The algorithm is programmed in Python. Using tools from the popular data science library PyTorch, the tracking of gradients, back-propagation and optimization steps are implemented. The underlined steps are explained in further detail in the following paragraphs.

3.3.1. Forward Function

In the context of the optimization-based algorithm, the conversion of n roll positions into $n-1$ tangential angles represents the forward function. Its equations are derived from the geometry in Figure 8. The figure shows two consecutive outer rolls with different radii at the coordinates $(x_1,y_1)$ and $(x_2,y_2)$. To calculate the tangential angle ${\rho }_{\mathrm{calc}}$, the distance

$$d=\sqrt{{(x_1-x_2)}^2+{(y_1-y_2)}^2}$$

(21)

between the midpoints is calculated first using the pythagorean theorem. The inverse tangent function is used to find

$$\alpha =arctan{\displaystyle \frac{x_2-x_1}{y_1-y_2}}$$

(22)

which represents the angle of the midpoint connection line. Note, that the numerator and denominator are chosen such that they yield positive results for this geometry. The equations still hold, however, when these differences are negative, for example when $y_2>y_1$. To consider the influence of the different radii, a residual angle

$$\beta =arcsin{\displaystyle \frac{r_1-r_2}{d}}$$

(23)

must be calculated. Finally, the tangential angle

$${\rho }_{\mathrm{calc}}=\alpha -\beta$$

(24)

can be determined. Evaluating these equations for every consecutive outer roll pair yields a set of $n-1$ tangential angles as the result of the forward function.

3.3.2. Loss Function

The next step in the loop is the calculation of the loss function. The loss function’s main task is to return a value, that is representative of the difference between the measured angles and the result of the forward function. The sum of squared errors

$$los{s}_{\mathrm{angles}}=\sum _{k=1}^{n-1}{({\rho }_{\mathrm{calc},k}-{\rho }_{\mathrm{meas},k})}^2$$

(25)

fulfills this task. Here, ${\rho }_{\mathrm{calc},k}$ and ${\rho }_{\mathrm{meas},k}$ are the calculated and measured tangential angles between rolls k and $k+1$.

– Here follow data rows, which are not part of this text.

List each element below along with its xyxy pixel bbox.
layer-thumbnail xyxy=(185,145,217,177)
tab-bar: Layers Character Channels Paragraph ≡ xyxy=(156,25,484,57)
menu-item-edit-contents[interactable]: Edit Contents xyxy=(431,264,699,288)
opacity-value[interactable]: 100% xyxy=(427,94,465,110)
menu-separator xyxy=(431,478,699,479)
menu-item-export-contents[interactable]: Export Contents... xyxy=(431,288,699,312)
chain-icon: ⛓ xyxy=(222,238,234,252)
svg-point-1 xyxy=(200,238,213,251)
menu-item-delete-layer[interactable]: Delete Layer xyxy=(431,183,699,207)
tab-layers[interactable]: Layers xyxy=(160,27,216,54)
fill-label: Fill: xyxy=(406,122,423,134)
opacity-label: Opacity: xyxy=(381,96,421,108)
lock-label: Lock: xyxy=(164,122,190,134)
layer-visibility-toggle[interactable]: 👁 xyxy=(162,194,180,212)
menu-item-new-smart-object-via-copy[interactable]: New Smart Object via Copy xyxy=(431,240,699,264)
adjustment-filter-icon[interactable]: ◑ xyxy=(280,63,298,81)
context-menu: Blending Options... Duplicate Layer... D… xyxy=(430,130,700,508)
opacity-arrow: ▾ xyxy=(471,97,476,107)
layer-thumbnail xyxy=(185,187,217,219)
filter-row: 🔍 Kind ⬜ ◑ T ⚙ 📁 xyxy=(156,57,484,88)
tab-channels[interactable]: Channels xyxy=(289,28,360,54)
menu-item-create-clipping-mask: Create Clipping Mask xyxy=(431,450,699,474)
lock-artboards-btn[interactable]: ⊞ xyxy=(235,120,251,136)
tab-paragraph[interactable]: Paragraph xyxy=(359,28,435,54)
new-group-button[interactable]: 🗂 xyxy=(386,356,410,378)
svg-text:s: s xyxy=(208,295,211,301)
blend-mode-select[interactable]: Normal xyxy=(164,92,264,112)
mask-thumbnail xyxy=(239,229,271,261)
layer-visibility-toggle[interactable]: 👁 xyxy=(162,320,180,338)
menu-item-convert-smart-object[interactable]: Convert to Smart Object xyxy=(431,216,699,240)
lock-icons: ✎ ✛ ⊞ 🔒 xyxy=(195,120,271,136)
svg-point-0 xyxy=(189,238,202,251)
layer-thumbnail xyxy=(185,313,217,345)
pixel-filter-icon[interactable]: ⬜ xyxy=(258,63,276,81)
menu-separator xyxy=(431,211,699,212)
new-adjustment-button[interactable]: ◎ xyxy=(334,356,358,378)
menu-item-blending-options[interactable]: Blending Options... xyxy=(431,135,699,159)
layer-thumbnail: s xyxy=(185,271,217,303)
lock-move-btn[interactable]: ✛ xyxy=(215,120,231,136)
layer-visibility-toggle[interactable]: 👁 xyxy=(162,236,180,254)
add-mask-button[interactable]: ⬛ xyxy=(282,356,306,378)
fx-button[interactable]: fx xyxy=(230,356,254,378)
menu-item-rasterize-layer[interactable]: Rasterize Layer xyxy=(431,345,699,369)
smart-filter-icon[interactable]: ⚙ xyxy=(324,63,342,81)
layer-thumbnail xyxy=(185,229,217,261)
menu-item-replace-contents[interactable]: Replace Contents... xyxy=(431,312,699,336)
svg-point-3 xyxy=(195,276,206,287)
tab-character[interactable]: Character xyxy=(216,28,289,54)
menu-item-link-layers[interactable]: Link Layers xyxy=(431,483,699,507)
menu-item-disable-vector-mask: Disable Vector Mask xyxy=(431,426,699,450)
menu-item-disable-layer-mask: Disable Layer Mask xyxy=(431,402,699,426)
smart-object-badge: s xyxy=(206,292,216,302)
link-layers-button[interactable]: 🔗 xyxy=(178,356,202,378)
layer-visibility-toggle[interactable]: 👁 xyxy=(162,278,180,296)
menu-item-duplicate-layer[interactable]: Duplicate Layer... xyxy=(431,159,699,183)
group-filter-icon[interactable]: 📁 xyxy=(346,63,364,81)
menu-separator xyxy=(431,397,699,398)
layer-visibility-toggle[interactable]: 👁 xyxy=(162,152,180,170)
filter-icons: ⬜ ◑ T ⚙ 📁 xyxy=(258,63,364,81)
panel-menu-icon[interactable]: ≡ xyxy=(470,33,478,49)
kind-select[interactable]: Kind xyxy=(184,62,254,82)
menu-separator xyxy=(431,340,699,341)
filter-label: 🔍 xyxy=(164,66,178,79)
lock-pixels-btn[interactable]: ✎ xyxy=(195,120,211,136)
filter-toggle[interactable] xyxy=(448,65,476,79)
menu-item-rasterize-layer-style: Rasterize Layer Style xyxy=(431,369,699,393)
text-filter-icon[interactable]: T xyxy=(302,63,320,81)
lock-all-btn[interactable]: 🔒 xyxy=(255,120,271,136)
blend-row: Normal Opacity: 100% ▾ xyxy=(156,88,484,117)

Additionally, to ensure that the assumption of an ideally positioned footroll (roll 1) is met, the term

$$los{s}_{\mathrm{footroll}}=e_1^2$$

(26)

is included in the loss function. $e_k$ represents the radial component of the position error of roll k. Since the total value of the loss function gets minimized, $e_1$ will be close to zero after the optimization.

Lastly, a third term

$$los{s}_{\mathrm{errors}}=w_{\mathrm{errors}}·\sum _{k=1}^n{e}_k^2.$$

(27)

is added to the loss function. Here, all positional roll errors are directly contributing to the loss function, which actually represents a conflict with the first term. However, this term is helpful, because it prevents the algorithm from overfitting to the measured angles – which the geometric algorithms suffer from – and keeping the computed position errors within a reasonable range. This term must be carefully weighed using the factor $w_{errors}$ such that the first and third term both contribute sensible amounts to the loss. By carefully choosing this factor, the optimization algorithm can be tuned to produce a good fit to the measured angles while simultaneously rejecting excessive measurement errors.

The complete loss function

$$loss=los{s}_{\mathrm{angles}}+los{s}_{\mathrm{footroll}}+los{s}_{\mathrm{errors}}$$

(28)

is the sum of the three terms described above.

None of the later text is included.